(Beginning of EXERCISE MATERIALS)

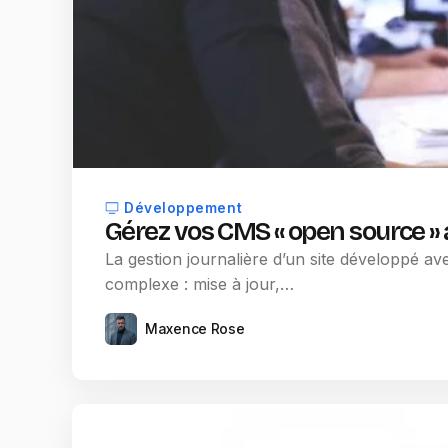
Développement
Gérez vos CMS « open source » 
La gestion journalière d’un site développé 
complexe : mise à jour,…
Maxence Rose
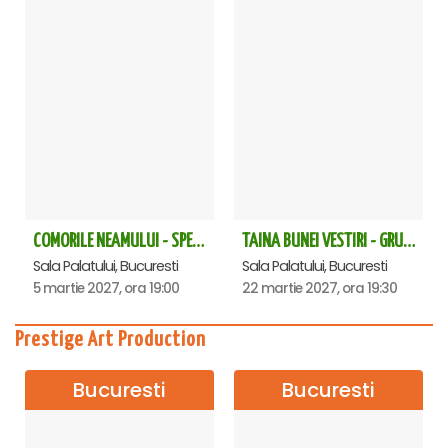
COMORILE NEAMULUI - SPECTACOL EXTRAORDINAR - Sala Palatului
TAINA BUNEI VESTIRI - GRUPUL PSALTIC TRONOS la Sala Palatului
Sala Palatului, Bucuresti
Sala Palatului, Bucuresti
5 martie 2027, ora 19:00
22 martie 2027, ora 19:30
Prestige Art Production
Bucuresti
Bucuresti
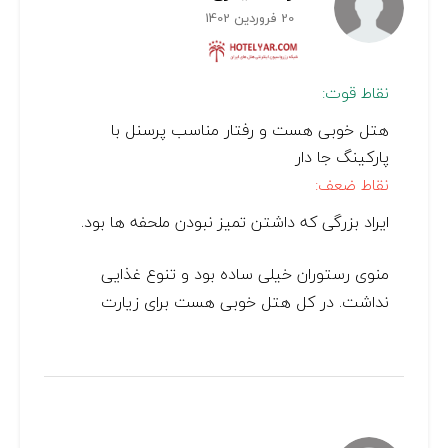
20 فروردین 1402
نقاط قوت:
هتل خوبی هست و رفتار مناسب پرسنل با
پارکینگ جا دار
نقاط ضعف:
ایراد بزرگی که داشتن تمیز نبودن ملحفه ها بود.
منوی رستوران خیلی ساده بود و تنوع غذایی
نداشت. در کل هتل خوبی هست برای زیارت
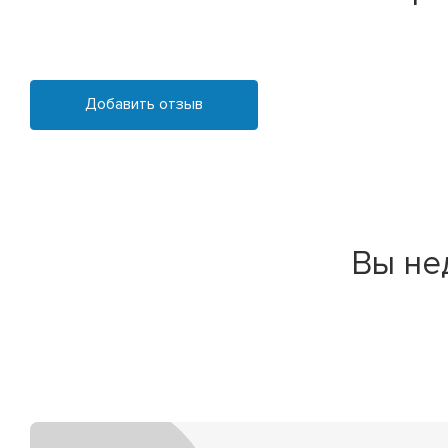
Добавить отзыв
Вы не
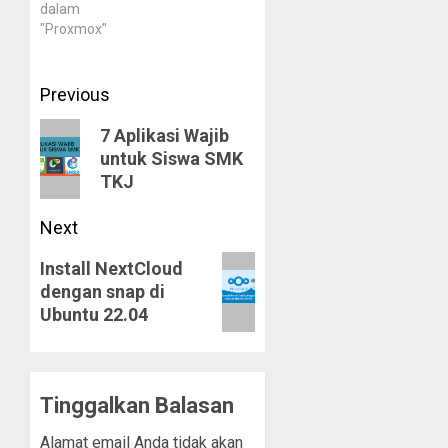
dalam
"Proxmox"
Post
Previous
navigation
Previous
7 Aplikasi Wajib
untuk Siswa SMK
post:
TKJ
Next
Next
Install NextCloud
dengan snap di
post:
Ubuntu 22.04
Tinggalkan Balasan
Alamat email Anda tidak akan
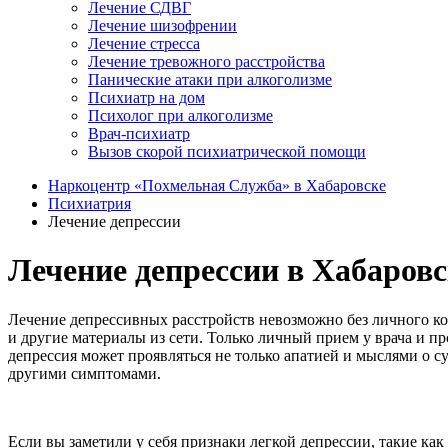
Лечение СДВГ
Лечение шизофрении
Лечение стресса
Лечение тревожного расстройства
Панические атаки при алкоголизме
Психиатр на дом
Психолог при алкоголизме
Врач-психиатр
Вызов скорой психиатрической помощи
Наркоцентр «Похмельная Служба» в Хабаровске
Психиатрия
Лечение депрессии
Лечение депрессии в Хабаров
Лечение депрессивных расстройств невозможно без личного конт
и другие материалы из сети. Только личный прием у врача и п
депрессия может проявляться не только апатией и мыслями о 
другими симптомами.
Если вы заметили у себя признаки легкой депрессии, такие ка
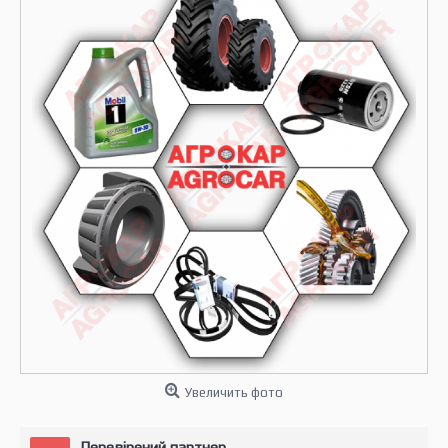
Увеличить фото
Перевірений партнер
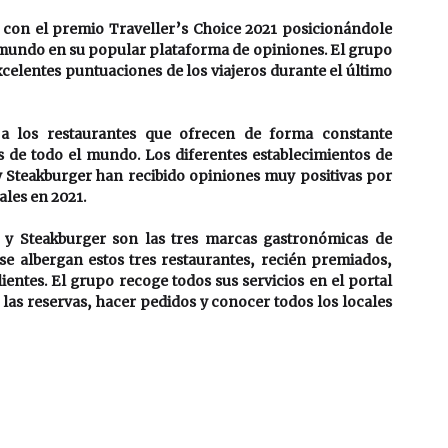
con el premio Traveller’s Choice 2021 posicionándole 
 mundo en su popular plataforma de opiniones. El grupo 
xcelentes puntuaciones de los viajeros durante el último 
a los restaurantes que ofrecen de forma constante 
 de todo el mundo. Los diferentes establecimientos de 
Steakburger han recibido opiniones muy positivas por 
ales en 2021.
y Steakburger son las tres marcas gastronómicas de 
 albergan estos tres restaurantes, recién premiados, 
ientes. El grupo recoge todos sus servicios en el portal 
as reservas, hacer pedidos y conocer todos los locales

(End of EXERCISE MATERIALS)

▶ ABOUT THIS EXERCISE:
Say the number of data lines holding "martie", without any other words.

▶ REPLY TO THE TASK:
2